🤖 AI Summary
Offline multi-task reinforcement learning faces challenges in cross-task knowledge sharing. To address this, we propose a goal-oriented skill abstraction framework: (1) discrete, reusable skills are extracted from mixed-task offline datasets via vector quantization; (2) a skill enhancement mechanism is introduced to improve skill discriminability and robustness; and (3) a hierarchical policy—comprising a high-level scheduler and low-level executor—is constructed to enable task-adaptive skill selection and transfer. Crucially, the method operates entirely offline, requiring no online interaction. Evaluated on the MetaWorld benchmark, it achieves significant improvements in multi-task average performance (+23.6%) and zero-shot generalization across unseen tasks. These results empirically validate the effectiveness and generality of skill abstraction in offline multi-task RL settings.
📝 Abstract
Offline multi-task reinforcement learning aims to learn a unified policy capable of solving multiple tasks using only pre-collected task-mixed datasets, without requiring any online interaction with the environment.
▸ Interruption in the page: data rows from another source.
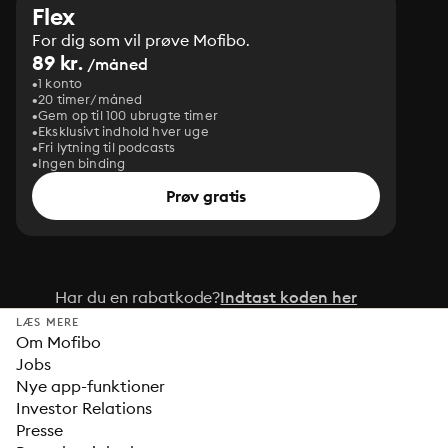
Flex
For dig som vil prøve Mofibo.
89 kr.
/måned
1 konto
20 timer/måned
Gem op til 100 ubrugte timer
Eksklusivt indhold hver uge
Fri lytning til podcasts
Ingen binding
Prøv gratis
Har du en rabatkode?
Indtast koden her
LÆS MERE
Om Mofibo
Jobs
Nye app-funktioner
Investor Relations
Presse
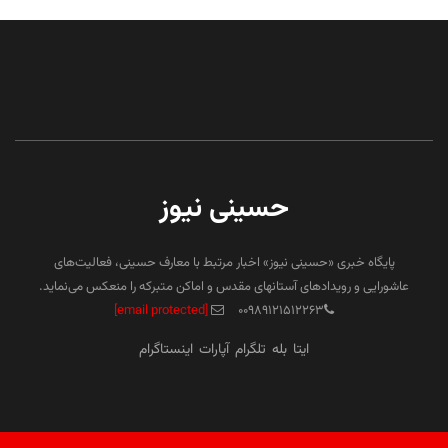
حسینی نیوز
پایگاه خبری «حسینی نیوز» اخبار مرتبط با معارف حسینی، فعالیت‌های
عاشورایی و رویدادهای آستانهای مقدس و اماکن متبرکه را منعکس می‌نماید.
[email protected]
۰۰۹۸۹۱۲۱۵۱۲۲۶۳
ایتا
بله
تلگرام
آپارات
اینستاگرام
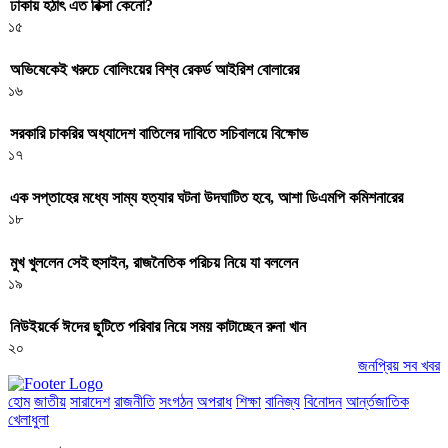
ঢাকায় হঠাৎ এত রিক্সা কেনো?
১৫
অভিষেকেই খরুচে বোলিংয়ের বিশ্ব রেকর্ড আইরিশ বোলারের
১৬
সরকারি চাকরির অধ্যাদেশ বাতিলের দাবিতে সচিবালয়ে বিক্ষোভ
১৭
এক সপ্তাহের মধ্যে সাম্য হত্যার ঘটনা উদঘাটিত হবে, আশা ডিএমপি কমিশনারের
১৮
মুখ খুললেন সেই হুসাইন, রাজনৈতিক পরিচয় নিয়ে যা বললেন
১৯
নিউইয়র্কে ঈদের ছুটিতে পরিবার নিয়ে সময় কাটাচ্ছেন রুনা খান
২০
জনপ্রিয় সব খবর
হোম
জাতীয়
সারাদেশ
রাজনীতি
সংগঠন
অপরাধ
শিক্ষা
বানিজ্য
বিনোদন
আর্ন্তজাতিক
খেলাধুলা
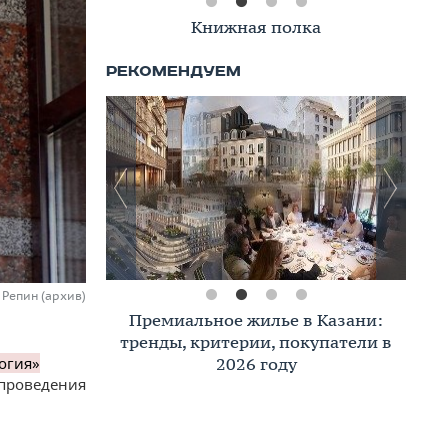
Книжная полка
 Репин (архив)
Премиальное жилье в Казани:
тренды, критерии, покупатели в
2026 году
огия»
 проведения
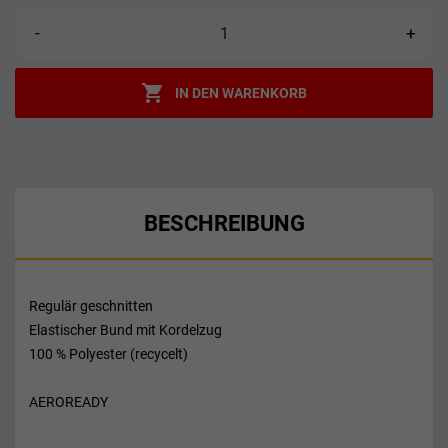
-
+

IN DEN WARENKORB
BESCHREIBUNG
Regulär geschnitten
Elastischer Bund mit Kordelzug
100 % Polyester (recycelt)
AEROREADY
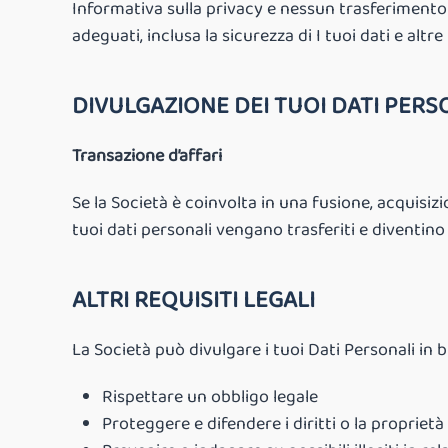
Informativa sulla privacy e nessun trasferimento 
adeguati, inclusa la sicurezza di I tuoi dati e altr
DIVULGAZIONE DEI TUOI DATI PERS
Transazione d’affari
Se la Società è coinvolta in una fusione, acquisiz
tuoi dati personali vengano trasferiti e diventino
ALTRI REQUISITI LEGALI
La Società può divulgare i tuoi Dati Personali in 
Rispettare un obbligo legale
Proteggere e difendere i diritti o la proprietà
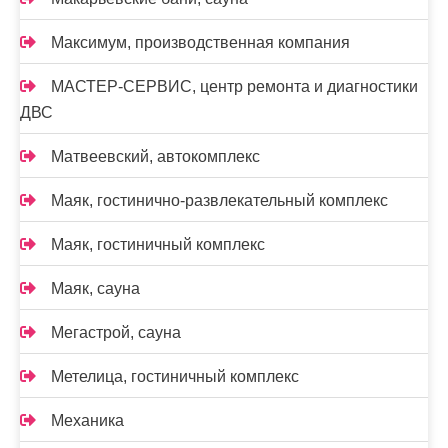
Максимум, производственная компания
МАСТЕР-СЕРВИС, центр ремонта и диагностики
ДВС
Матвеевский, автокомплекс
Маяк, гостинично-развлекательный комплекс
Маяк, гостиничный комплекс
Маяк, сауна
Мегастрой, сауна
Метелица, гостиничный комплекс
Механика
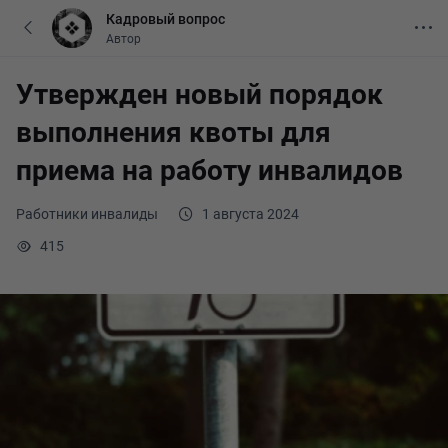
Кадровый вопрос
Автор
Утвержден новый порядок
выполнения квоты для
приема на работу инвалидов
Работники инвалиды
1 августа 2024
415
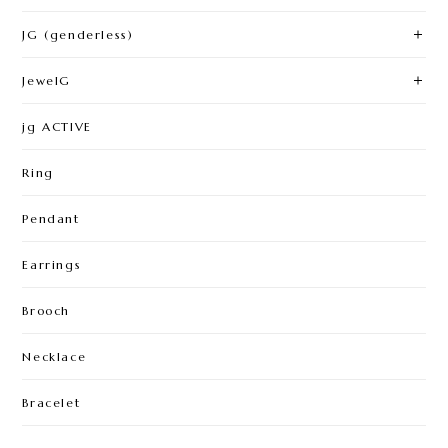
JG (genderless)
JewelG
jg ACTIVE
Ring
Pendant
Earrings
Brooch
Necklace
Bracelet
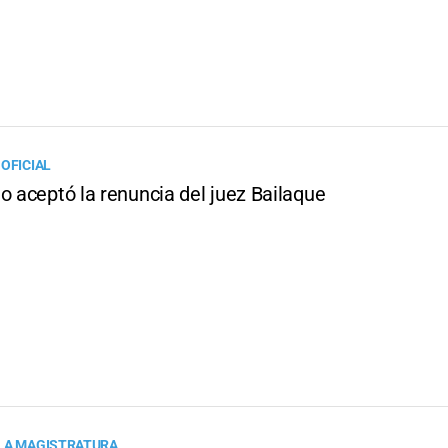
 OFICIAL
o aceptó la renuncia del juez Bailaque
LA MAGISTRATURA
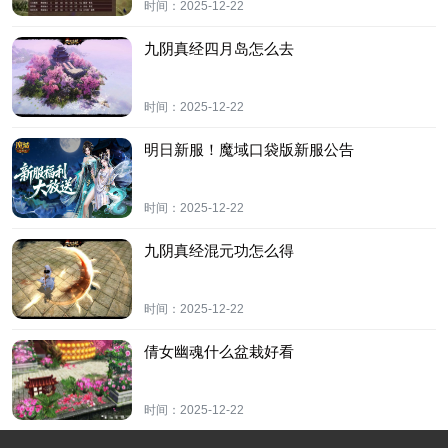
时间：
2025-12-22
九阴真经四月岛怎么去
时间：
2025-12-22
明日新服！魔域口袋版新服公告
时间：
2025-12-22
九阴真经混元功怎么得
时间：
2025-12-22
倩女幽魂什么盆栽好看
时间：
2025-12-22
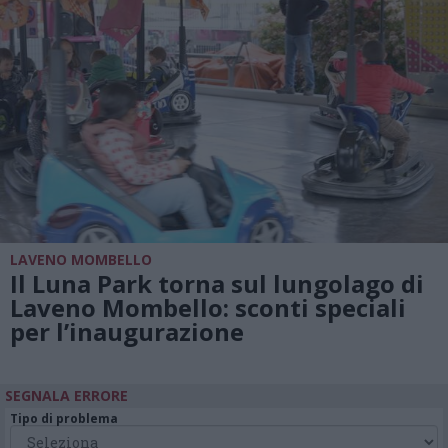
LAVENO MOMBELLO
Il Luna Park torna sul lungolago di
Laveno Mombello: sconti speciali
per l’inaugurazione
SEGNALA ERRORE
Tipo di problema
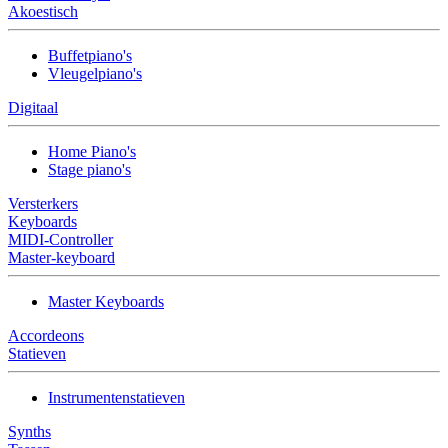
Akoestisch
Buffetpiano's
Vleugelpiano's
Digitaal
Home Piano's
Stage piano's
Versterkers
Keyboards
MIDI-Controller
Master-keyboard
Master Keyboards
Accordeons
Statieven
Instrumentenstatieven
Synths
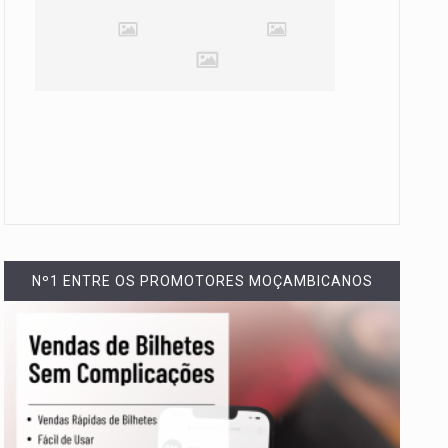
Nº1 ENTRE OS PROMOTORES MOÇAMBICANOS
However, it faces significant challenges in effectively sharing knowledge across tasks. Inspired by the efficient knowledge abstraction observed in human learning, we propose Goal-Oriented Skill Abstraction (GO-Skill), a novel approach designed to extract and utilize reusable skills to enhance knowledge transfer and task performance. Our approach uncovers reusable skills through a goal-oriented skill extraction process and leverages vector quantization to construct a discrete skill library. To mitigate class imbalances between broadly applicable and task-specific skills, we introduce a skill enhancement phase to refine the extracted skills. Furthermore, we integrate these skills using hierarchical policy learning, enabling the construction of a high-level policy that dynamically orchestrates discrete skills to accomplish specific tasks. Extensive experiments on diverse robotic manipulation tasks within the MetaWorld benchmark demonstrate the effectiveness and versatility of GO-Skill.